How to Understand Metaphorical Expressions
In creative writing one of the most challenging aspects of language are metaphorical expressions.
Translation work is exciting, at least to me, in the sense that when you begin a project you have this vast field of information that must be worked through, totally understood, and then regurgitated into a new language while retaining as much of the original as possible. I may be one of a small handful of people who finds this work exciting as opposed to more traditional attitudes towards it like ‛fascinating’ or ‛absorbing.’ I see an untranslated text and I think of the possibilities!
The most exciting kind of work, in those terms (and also of course the most frustrating) is artistic texts like poetry and fiction, because those sorts of texts seek to use language in a fluid, unexpected way. The whole goal of a writer in the arts is to surprise and shock you, so they are always seeking new ways of communicating. For a translation professional like me, that’s exciting – and challenging. For example, let’s consider one of the most challenging aspects of language: Metaphorical expressions.
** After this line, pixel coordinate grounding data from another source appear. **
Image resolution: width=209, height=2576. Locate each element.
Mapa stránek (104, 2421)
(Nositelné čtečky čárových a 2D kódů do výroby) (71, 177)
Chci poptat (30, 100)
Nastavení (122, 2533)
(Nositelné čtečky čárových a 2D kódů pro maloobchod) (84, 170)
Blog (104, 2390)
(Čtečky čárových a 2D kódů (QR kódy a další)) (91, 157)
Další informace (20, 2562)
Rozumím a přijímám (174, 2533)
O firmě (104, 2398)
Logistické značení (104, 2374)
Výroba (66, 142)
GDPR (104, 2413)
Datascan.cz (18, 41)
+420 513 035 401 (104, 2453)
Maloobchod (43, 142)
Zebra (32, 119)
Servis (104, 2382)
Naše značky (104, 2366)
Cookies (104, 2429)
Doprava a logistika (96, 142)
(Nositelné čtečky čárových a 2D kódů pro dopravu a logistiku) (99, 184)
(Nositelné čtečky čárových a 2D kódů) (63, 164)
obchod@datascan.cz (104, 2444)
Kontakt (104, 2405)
Getting to the Bottom of it All
First and foremost, let’s clarify that a metaphorical expression is not, strictly speaking, a metaphor. A metaphor is a complete statement that shrouds its true object and meaning – for example, when someone uses the phrase ‘We sailed the seven seas’ to mean they travelled the whole world – while a metaphorical expression actually does more heavy lifting than that by combining a metaphor with a real-world noun or fact. A good example would be: Getting to the Bottom of This Translation Problem – we know that a translation problem has no bottom, but we also understand what the phrase intends.
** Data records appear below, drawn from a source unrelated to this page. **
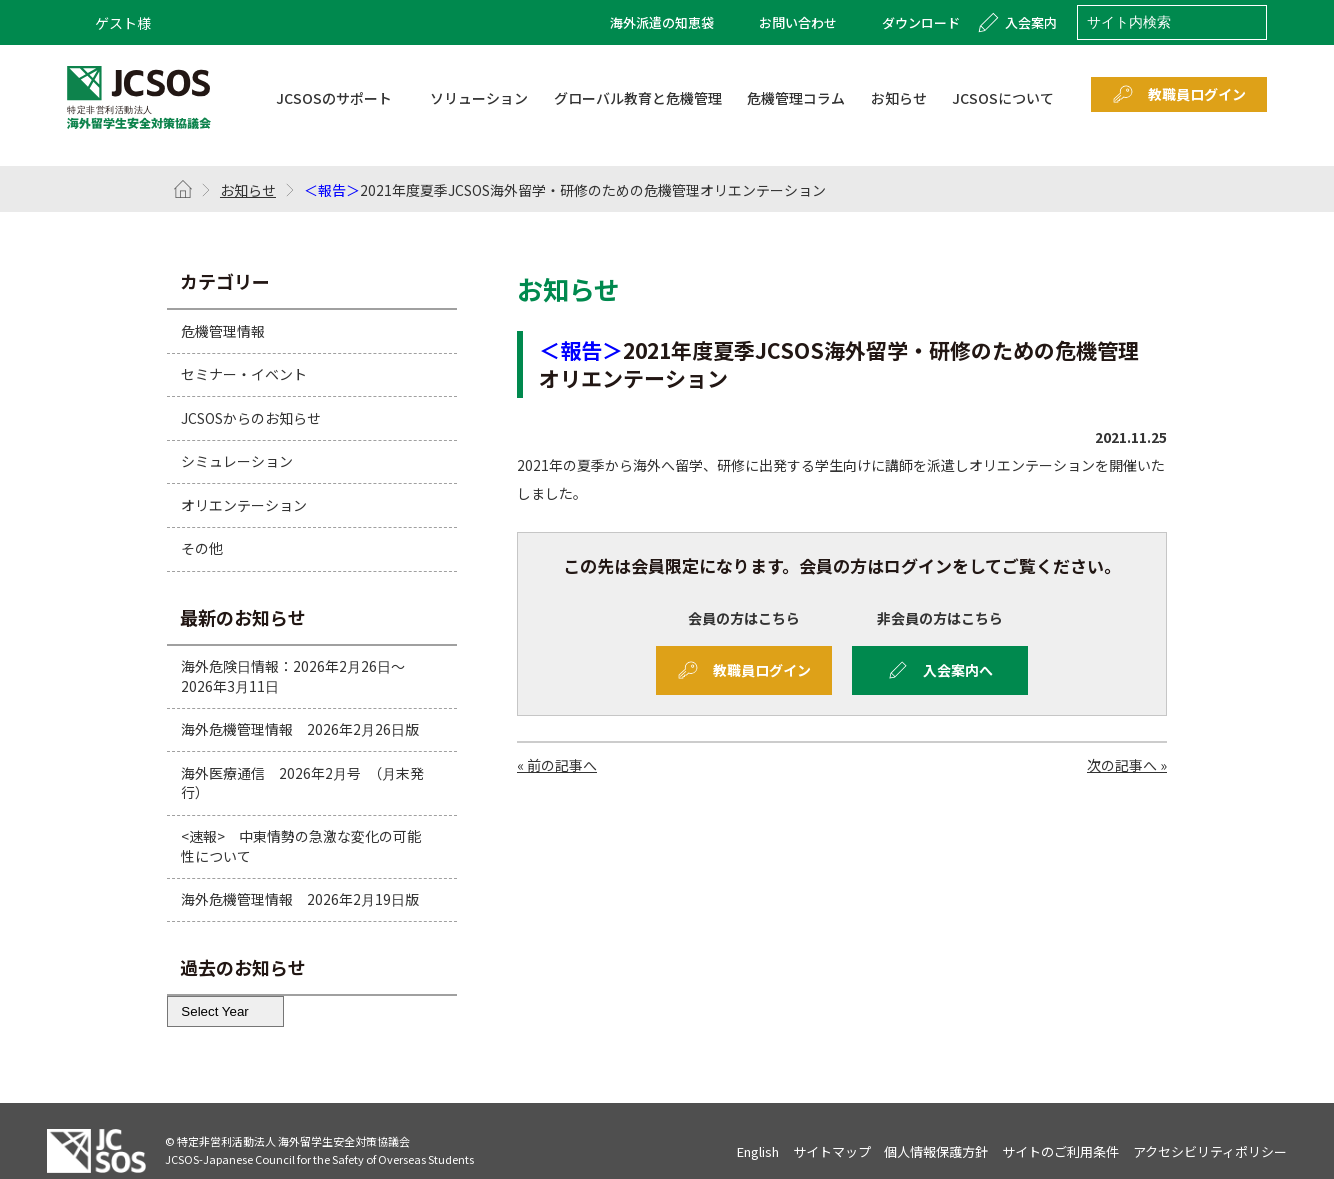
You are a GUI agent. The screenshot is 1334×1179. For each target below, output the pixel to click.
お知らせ (248, 190)
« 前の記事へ (557, 765)
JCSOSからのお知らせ (251, 418)
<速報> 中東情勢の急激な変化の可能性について (301, 846)
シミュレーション (237, 461)
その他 (202, 548)
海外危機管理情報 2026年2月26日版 (300, 729)
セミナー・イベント (244, 374)
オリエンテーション (244, 505)
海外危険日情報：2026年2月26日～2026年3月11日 (293, 676)
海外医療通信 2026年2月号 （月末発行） (302, 783)
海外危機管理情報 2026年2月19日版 (300, 899)
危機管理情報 (223, 330)
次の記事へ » (1127, 765)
Obviously, this can be very difficult to translate. Pure metaphors are easier, because they convey a certain sense that can be approximated. Metaphorical expressions can be much more challenging, and there have been several procedures developed to try and handle them in an elegant way.
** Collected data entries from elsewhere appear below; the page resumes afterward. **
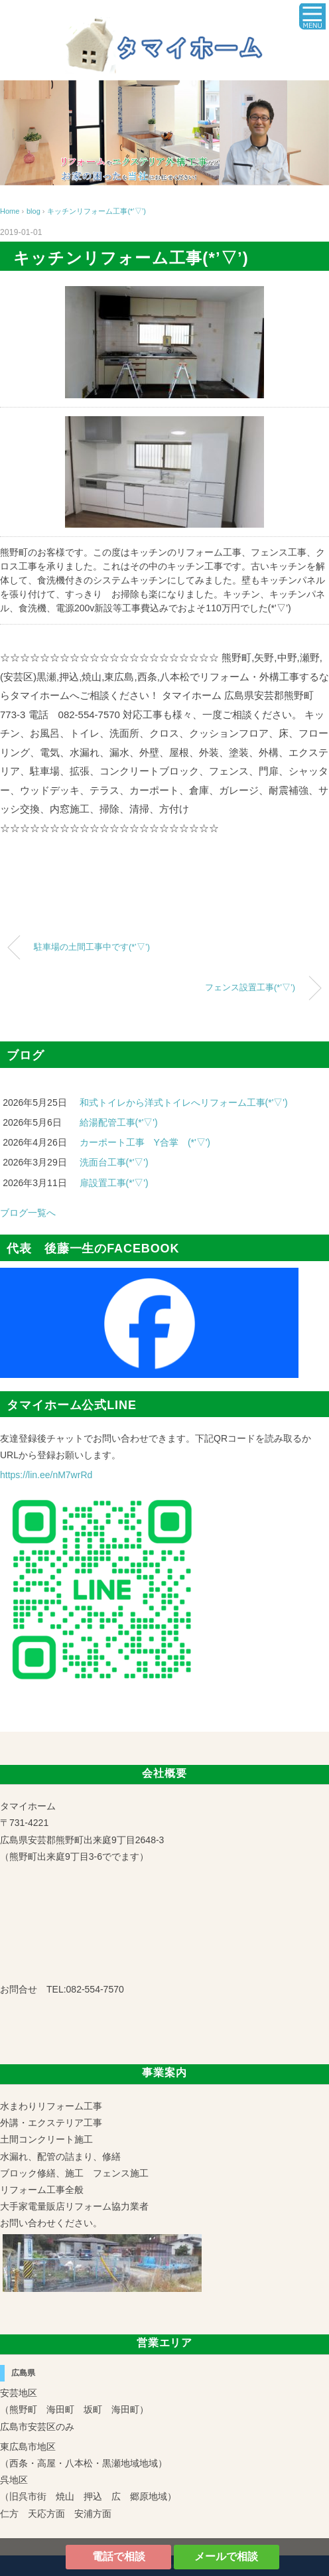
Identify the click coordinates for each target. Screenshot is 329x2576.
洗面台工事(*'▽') (114, 1162)
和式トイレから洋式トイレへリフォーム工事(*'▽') (184, 1102)
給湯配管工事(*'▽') (119, 1122)
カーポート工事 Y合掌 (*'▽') (145, 1142)
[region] (164, 133)
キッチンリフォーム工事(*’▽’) (96, 211)
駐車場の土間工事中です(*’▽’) (92, 947)
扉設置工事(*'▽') (114, 1182)
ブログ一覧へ (28, 1212)
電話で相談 (118, 2556)
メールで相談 (226, 2556)
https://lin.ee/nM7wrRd (46, 1475)
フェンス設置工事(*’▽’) (250, 987)
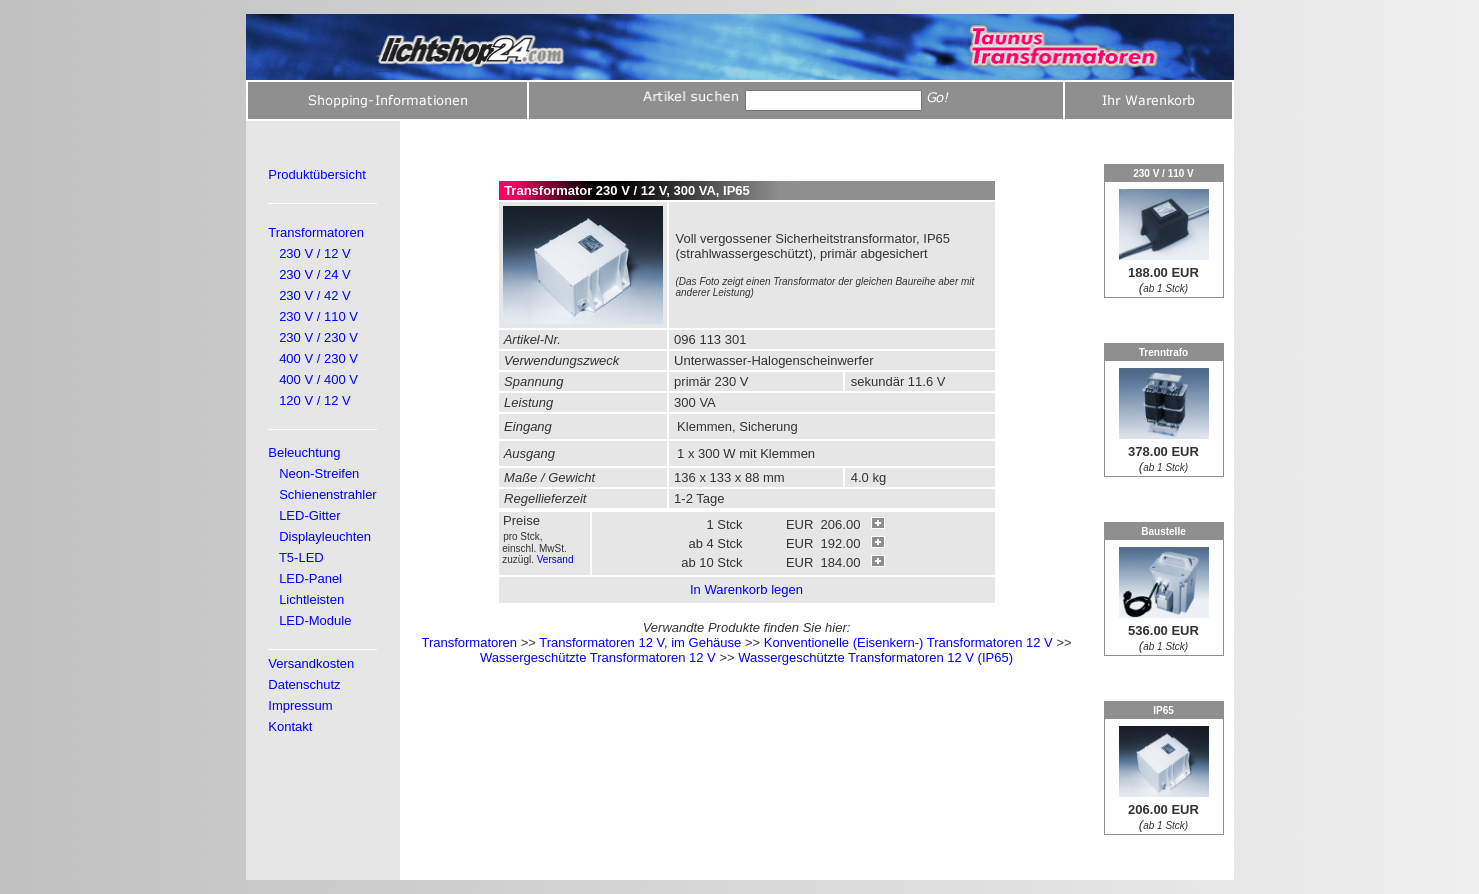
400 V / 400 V (318, 379)
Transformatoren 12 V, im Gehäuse (640, 642)
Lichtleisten (311, 599)
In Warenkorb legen (746, 589)
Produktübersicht (317, 174)
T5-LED (301, 557)
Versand (555, 559)
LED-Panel (310, 578)
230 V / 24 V (315, 274)
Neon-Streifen (319, 473)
Handling Metaphorical Expressions
Your first strategy, obviously, would be to find a matching metaphor in the target language and construct a matching expression from it. Failing that, you can switch over to a simile-construction that approximates the metaphor with the words ‘like’ or ‘as.’ If both of these strategies fail, you’re often confronted with the unhappy necessity of taking the meaning of the expression and rendering it more or less plainly – ditching the entire metaphorical construction altogether. While this last strategy is perfectly acceptable and will produce a perfectly understandable translation, it loses much of the artistry and beauty of the original. I personally try to avoid it if I can.
Some translation professionals prefer to remain working in more mundane and non-artistic fields precisely because of the lack of creative metaphorical expressions and the like. While I can understand this decision, I take the opposite approach: Translating creative writing is what keeps my skills sharp – and it’s also the most fun.